Ottawa

It is time for a national unity government

Scott Gilmore: If the Liberals want to take the best decisions for all Canadians, they need to bring the NDP and the CPC to the cabinet table

We are in a new place. The world is facing a simultaneous economic and health shock that has no precedent. Hourly, we are seeing developments and threats that would have been unthinkable even a few days ago. We need to consider responses that were once unthinkable, too.

As I write this Porter Airlines is announcing that it is cancelling all flights, even domestic, for the next two months. In the United States shelter in place orders have been issued in San Francisco and are expected shortly in New York City. Governments around the world, fearing a possible depression-level economic collapse, are moving to inject trillions into the markets. Borders are closing. Supply chains are failing. Medical infrastructure is either already overwhelmed or planning to be so shortly.

The Canadian government is either doing a good job or a terrible job responding, depending on your partisan stripes. And the coronavirus cabinet committee should be focused solely on taking some of the hardest decisions of their lives (in fact, possibly the hardest decisions any cabinet has faced since World War Two). What we don’t need now is partisan sniping and bickering.

For the most part, our politicians have chosen to act like grown-ups. There was some early posturing during Question Period, but as the scale of the crisis became clear, the Conservatives and the NDP have been mostly restrained and constructive.

I say mostly, because some shame needs to be poured on the heads of the two leading candidates for CPC leadership. Peter McKay and Erin O’Toole have continued to campaign on sneering, xenophobic and hyper-partisan cheap shots that would have disqualified them from a leadership race just 10 or 15 years ago. But, that is a topic for a quieter day.

READ MORE: Coronavirus in Canada: how to get tested, what the symptoms are, where to get help

Given what is at stake, it is time for the Prime Minister to consider convening a national unity cabinet that includes Andrew Scheer from the CPC and Jagmeet Singh from the NDP. Bringing them into decision making to ensure the government is getting input and insight from Canadians they are otherwise disconnected from.

There is no question, for example, that the CPC have a much better sense of what Albertans currently need or how they feel. Likewise, there are communities of Canadians whose voices resonate much more loudly within the NDP. If the Liberals want to take the best decisions possible, for all Canadians, they need all Canadians at the table—embodied in the political leadership they’ve chosen.

Less than one-third of Canadians voted Liberal. Bringing the NDP and the CPC (and possibly the Bloc and the Greens) into the decision-making process, Canadians from all provinces and of all political stripes will be comforted in knowing their voice is being heard. They will be far more willing to accept the hard decisions being made—and the sacrifices being asked—if they can see politicians they support and trust standing with the Prime Minister.

Her Majesty’s Loyal Opposition plays a critical role in our parliamentary system. They hold the government to account and force it to justify its decisions. In normal circumstances, this role is played sitting across the aisle from the party in power, not sitting at the same cabinet table. But these are not normal circumstances—they are far closer to the great wars of the 20th century.
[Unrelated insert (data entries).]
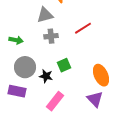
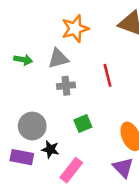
red line: (83, 28) -> (108, 75), turned -72
green arrow: (16, 40) -> (23, 60), moved
black star: (46, 76) -> (50, 149), moved

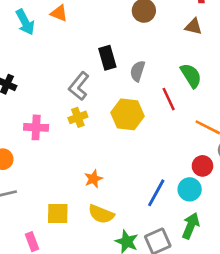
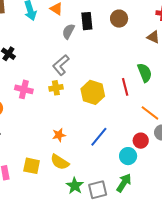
black rectangle: (107, 58) -> (87, 21), moved
gray semicircle: (138, 71) -> (68, 31), moved
blue line: (156, 193) -> (99, 137), moved
yellow square: (58, 214) -> (32, 166), moved

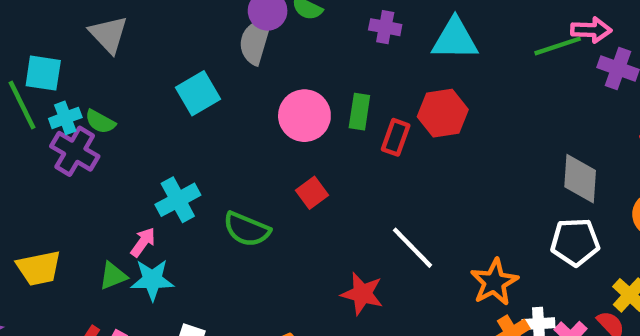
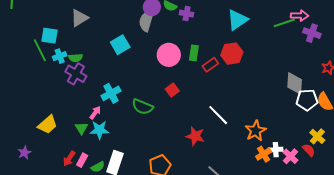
purple cross: (385, 27) -> (187, 14), moved
gray triangle: (109, 34) -> (79, 18), turned 42
cyan triangle: (455, 39) -> (237, 20), turned -35
green semicircle: (100, 122) -> (76, 58), turned -32
red rectangle: (396, 137) -> (210, 65), turned 35
purple cross: (75, 151) -> (76, 74), moved
white pentagon: (575, 242) -> (307, 100), moved
yellow trapezoid: (39, 268) -> (48, 125), turned -30
green triangle: (113, 276) -> (81, 128), turned -40

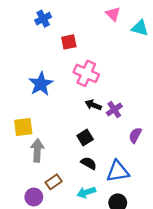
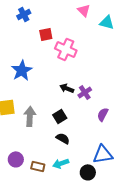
pink cross: (86, 73) -> (66, 49), moved
gray arrow: (37, 150) -> (30, 116), moved
blue triangle: (118, 171) -> (103, 154), moved
brown rectangle: (54, 182) -> (38, 166), moved, turned 48
purple circle: (34, 197) -> (16, 159), moved

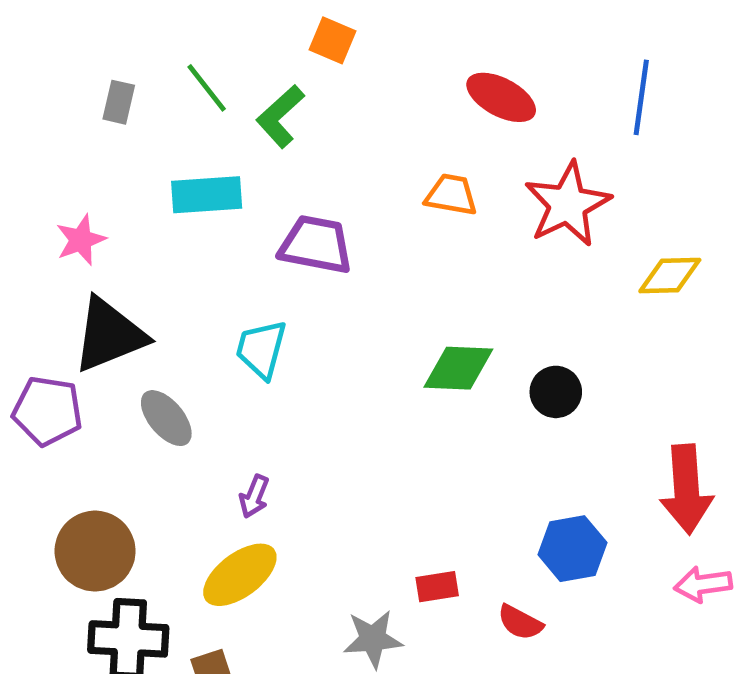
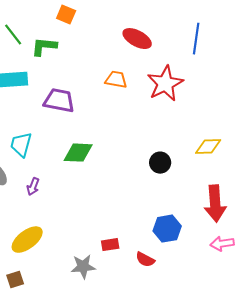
green L-shape: (280, 116) -> (44, 47), turned 48
yellow diamond: (670, 276) -> (208, 147), moved
cyan trapezoid: (261, 349) -> (21, 145), moved
green diamond: (458, 368) -> (78, 153), moved
purple arrow: (254, 496) -> (33, 187), moved

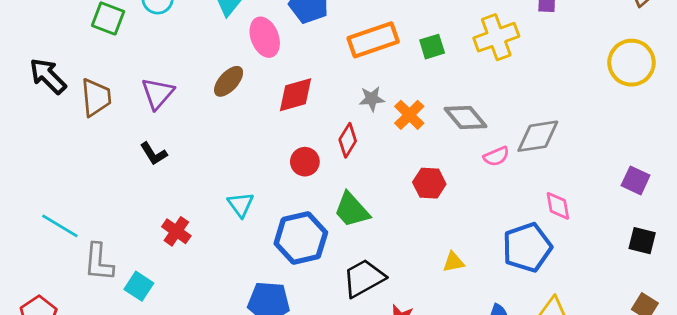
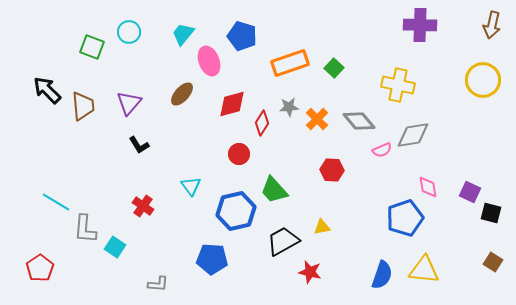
yellow cross: (496, 37) -> (398, 85), moved, turned 32
green square: (432, 47) -> (334, 68), turned -30
red diamond: (348, 140) -> (262, 123), moved
black L-shape: (154, 154) -> (139, 145), moved
purple square: (636, 180) -> (470, 192), moved
yellow triangle: (453, 262) -> (322, 227), moved

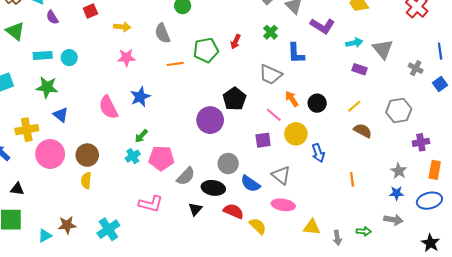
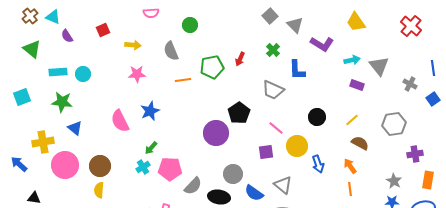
orange arrow: (292, 99) -> (350, 166), moved

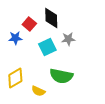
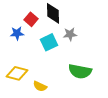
green semicircle: (61, 76) -> (80, 71), moved
yellow diamond: (15, 78) -> (17, 73), turned 45

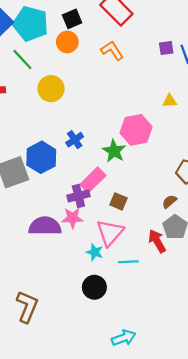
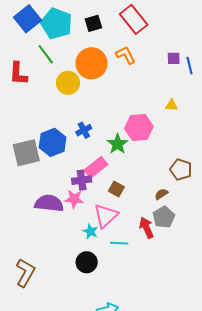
orange circle: (67, 42) -> (91, 63), moved, size x1.6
In 1917, in response to the Conscription Crisis, Prime Minister Robert Borden formed a cabinet composed of 12 Conservatives, nine Liberals, and one Labour member. During World War Two, British Prime Minister Winston Churchill did the same. Clement Attlee, the leader of the opposition, became Churchill’s deputy prime minister.

In those instances, the prime ministers recognized that extraordinary challenges required extraordinary teams. They built those teams. They fought successfully together. Then they disbanded when the danger had passed.

In our case, a national unity government would not need to last very long—though there are analyses that predict the world will be reeling from the social and economic impact of the virus for at least another year.

The Prime Minister should pick up the phone today and ask Scheer and Singh to join him. They, in turn, should accept the offer in good faith and not use it to score political points. If they do, Canadians will remember and it will stain their legacy forever.

With a national unity cabinet, we will get better informed and more representative decisions, decisions made free from cheap partisan positioning, decisions that Canadians will be more likely to support, and decisions that will get us out of this crisis faster, together.